(Artwork care of Karen Ramsay (www.karenramsay.com), profile photo care of brianlackeyphotography.com)

Tuesday, September 18, 2012

Recording review - Spiritualized, Sweet Heart Sweet Light (2012)

Confused ambivalence, but Spiritualized still brings the noise

Spiritualized took their time getting Sweet Heart Sweet Light out the door. Of course, two years of recording and almost a year of chemotherapy hazed mixing could slow down anyone's momentum. Jason Pierce (AKA J. Spaceman) is now in better health, but the illness and his treatment had an impact on the new album.

Sweet Heart Sweet Light is a bit confused, unsure of whether it wants to be ironic or sincere, harsh or treacly. It hasn't decided whether their musical touchstones should be esteemed or dismissed. This ambivalence is not new for Spiritualized, but this album brings it front and center. Despite this, there are still some constants: a low-fi, compressed production that recalls the late night FM radio of my youth, Pierce's eager embrace of glorious noise, and the belief that regular repetition can drive a message home.
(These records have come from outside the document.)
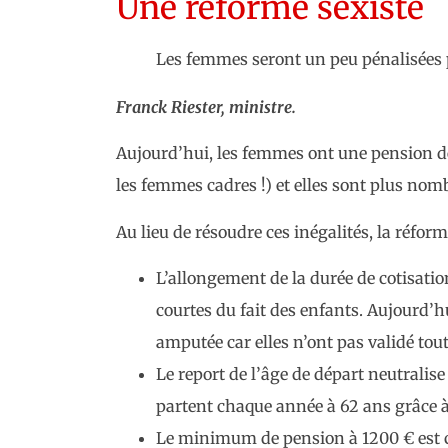
Une réforme sexiste
Les femmes seront un peu pénalisées p
Franck Riester, ministre.
Aujourd’hui, les femmes ont une pension de
les femmes cadres !) et elles sont plus nomb
Au lieu de résoudre ces inégalités, la réfor
L’allongement de la durée de cotisatio
courtes du fait des enfants. Aujourd’
amputée car elles n’ont pas validé tout
Le report de l’âge de départ neutralis
partent chaque année à 62 ans grâce à
Le minimum de pension à 1200 € est co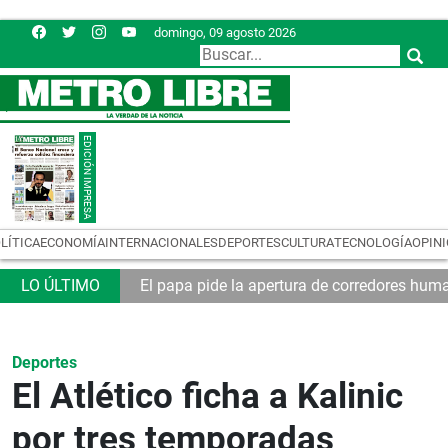
domingo, 09 agosto 2026
LÍTICA
ECONOMÍA
INTERNACIONALES
DEPORTES
CULTURA
TECNOLOGÍA
OPIN
s 86 años
El papa pide la apertura de corredores hum
Deportes
El Atlético ficha a Kalinic
por tres temporadas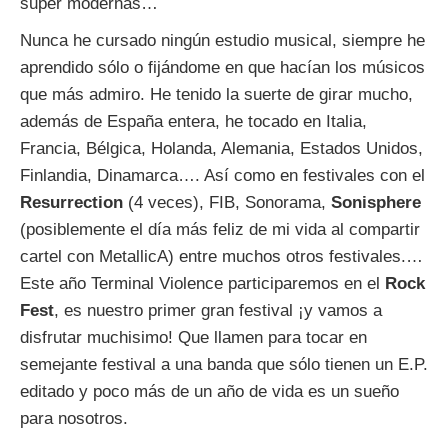
super modernas…
Nunca he cursado ningún estudio musical, siempre he
aprendido sólo o fijándome en que hacían los músicos
que más admiro. He tenido la suerte de girar mucho,
además de España entera, he tocado en Italia,
Francia, Bélgica, Holanda, Alemania, Estados Unidos,
Finlandia, Dinamarca…. Así como en festivales con el
Resurrection
(4 veces), FIB, Sonorama,
Sonisphere
(posiblemente el día más feliz de mi vida al compartir
cartel con MetallicA) entre muchos otros festivales.…
Este año Terminal Violence participaremos en el
Rock
Fest
, es nuestro primer gran festival ¡y vamos a
disfrutar muchisimo! Que llamen para tocar en
semejante festival a una banda que sólo tienen un E.P.
editado y poco más de un año de vida es un sueño
para nosotros.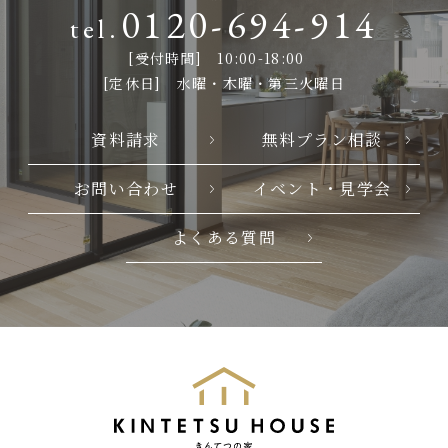
0120-694-914
[受付時間] 10:00-18:00
[定休日] 水曜・木曜・第三火曜日
資料請求
無料プラン相談
お問い合わせ
イベント・見学会
よくある質問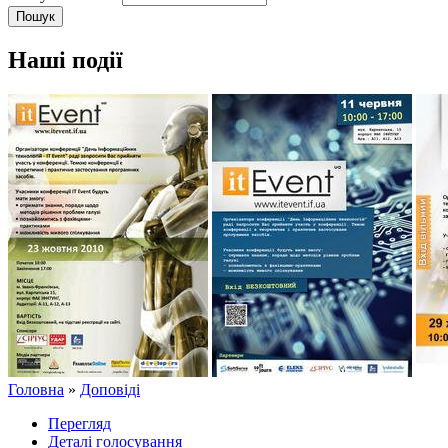
Наші події
Головна
»
Доповіді
Перегляд
Деталі голосування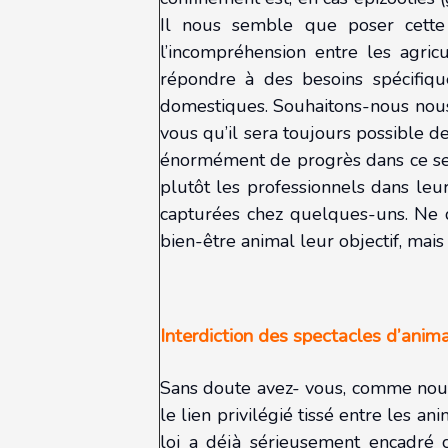
Il nous semble que poser cette
l’incompréhension entre les agric
répondre à des besoins spécifiqu
domestiques. Souhaitons-nous nous
vous qu’il sera toujours possible de 
énormément de progrès dans ce sect
plutôt les professionnels dans le
capturées chez quelques-uns. Ne 
bien-être animal leur objectif, mai
Interdiction des spectacles d’ani
Sans doute avez- vous, comme nous,
le lien privilégié tissé entre les a
loi a déjà sérieusement encadré ce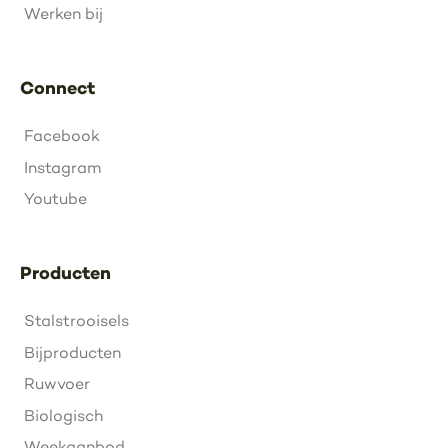
Werken bij
Connect
Facebook
Instagram
Youtube
Producten
Stalstrooisels
Bijproducten
Ruwvoer
Biologisch
Weekaanbod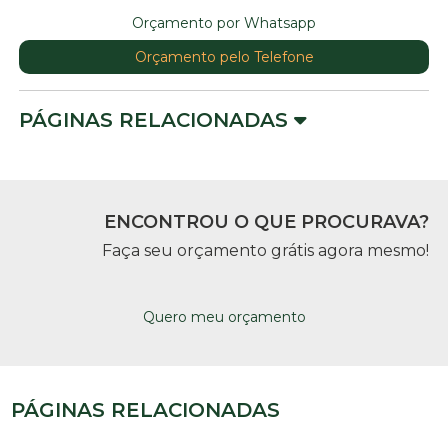
Orçamento por Whatsapp
Orçamento pelo Telefone
PÁGINAS RELACIONADAS
ENCONTROU O QUE PROCURAVA?
Faça seu orçamento grátis agora mesmo!
Quero meu orçamento
PÁGINAS RELACIONADAS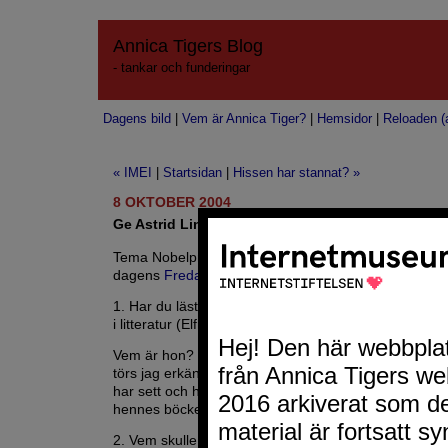
Annica Tigers Blog
- tankar och funderingar
Dagens bild
|
Vem är Annica Tiger?
|
Hemsidor
|
Reloaden (a
« IMEI
|
Startsidan
|
Hissen har stannat? »
8 OKTOBER 2004
Ge Astrid Lindgren nobelpriset postumt
Tema Nobelpriset är
dagens
Fredagsfyra
.
1. Har du läst något av årets Nobelpristagare
i litteratur (Elfriede Jelinek)?
Vem är hon? Jag hade faktiskt aldrig hört talas om h
törs jag erkänna. Ändå läser jag mycket och ofta – 
har sett och hört under morgonen på TV när de har 
hennes böcker har jag nog personligen inte missat s
2. Vem skulle du gett Nobelpriset i litteratur till?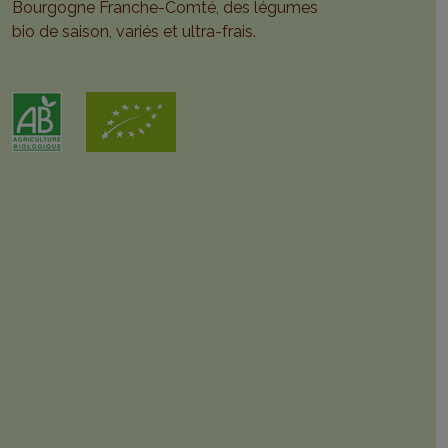
Bourgogne Franche-Comté, des légumes
bio de saison, variés et ultra-frais.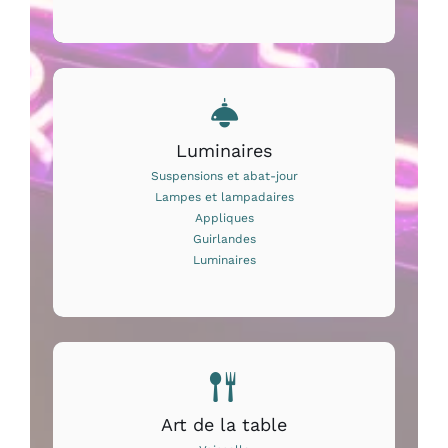
Luminaires
Suspensions et abat-jour
Lampes et lampadaires
Appliques
Guirlandes
Luminaires
Art de la table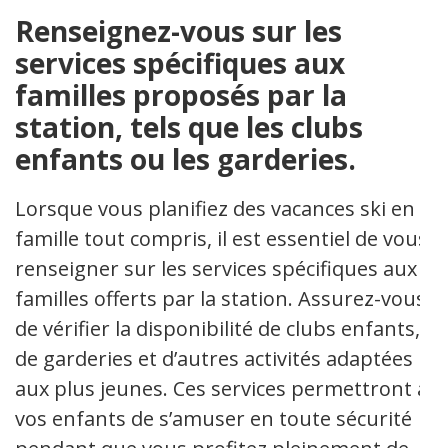
Renseignez-vous sur les
services spécifiques aux
familles proposés par la
station, tels que les clubs
enfants ou les garderies.
Lorsque vous planifiez des vacances ski en
famille tout compris, il est essentiel de vous
renseigner sur les services spécifiques aux
familles offerts par la station. Assurez-vous
de vérifier la disponibilité de clubs enfants,
de garderies et d’autres activités adaptées
aux plus jeunes. Ces services permettront à
vos enfants de s’amuser en toute sécurité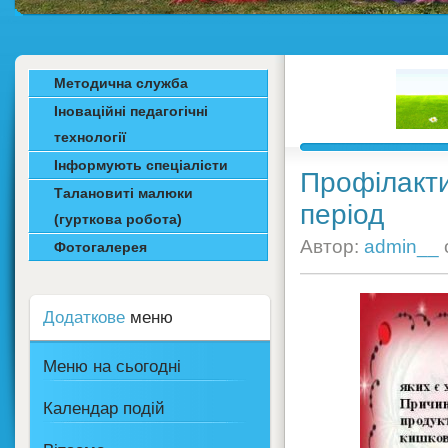
Методична служба
Іноваційні педагогічні
технології
Інформують спеціалісти
Профілакти
Талановиті малюки
період
(гурткова робота)
Автор:
admin__
Фотогалерея
Додаткове
меню
Меню на сьогодні
Календар подій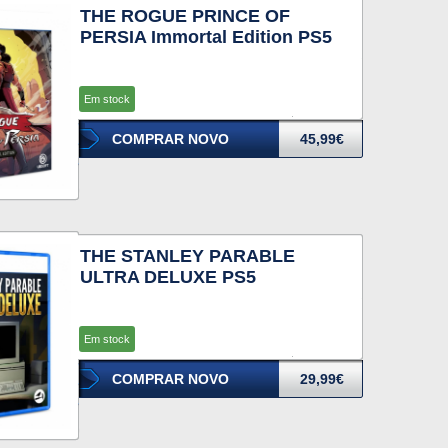
THE ROGUE PRINCE OF
PERSIA Immortal Edition PS5
Em stock
COMPRAR NOVO
45,99€
THE STANLEY PARABLE
ULTRA DELUXE PS5
Em stock
COMPRAR NOVO
29,99€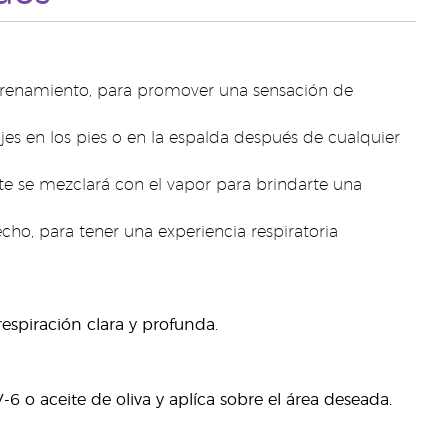
entrenamiento, para promover una sensación de
es en los pies o en la espalda después de cualquier
te se mezclará con el vapor para brindarte una
cho, para tener una experiencia respiratoria
espiración clara y profunda.
6 o aceite de oliva y aplíca sobre el área deseada.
Skipping the pastoral welcome of Intro and it's promise of comfort, the album gets underway with Hey Jane (graphic official video here). The bouncy beat and Pierce's naive vocals capture a young David Bowie, reworking Jean Genie. Halfway through the track, the song hits a meltdown ending. The chaos fades but the song resurrects into a sunshine psychedelia, packed with hypnotic repetition and a relentless bass beat. The tempo creeps higher and Pierce's vocals come in, alluding to the earlier lyrics. But now there's a threat, "Hey Jane, when you gonna die?" This heavy bait and switch makes it harder to trust a surface read on the other tracks.

So, later, when Freedom's sweet harmonies and country folk arrangement offers a respite from the thick, heavy sound of Headin' For the Top, there's a sense that the Neil Young mask could slip at any time.

By the same token, when Spiritualized gets saccharine sweet on Too Late or mines a gospel vein on Life is a Problem, it feels like another chance to dash everyone's expectations and undercut the band's reputation for noise.

Sweet Heart Sweet Light does deliver plenty of the discordance that Spiritualized is known for. I Am What I Am is a perfect example. The warning feedback whine heralds chunky strum and a dark, heavy bassline. The song's bluster has a threatening tone, like Bad to the Bone for the experimental set, but the lyrics are cloaked in metaphor
I am the heart that calls you home
I'm the grave that marks your stone
Misunderstood, d'ya understand?
I'm the sea holds back the land
I'm the mishap and coincidence that came out as you planned
I am what I am
The sassy backup vocals on the chorus set up a call and response. But the noise rises against Pierce's calm delivery. Piano stabs, steel wool scour, and a distorted buzz like a rattlesnake -- these sounds fall into place like a gathering horde behind their leader. A saxophone channels Ornette Coleman short circuit squeals. It's a delicious tension as Pierce remains unfazed, untouched by the chaos.

This contrast is what I love most about Spiritualized. For a moment, it banishes the schmaltzy strings and other retro pop trappings to capture the essence of the band's roots.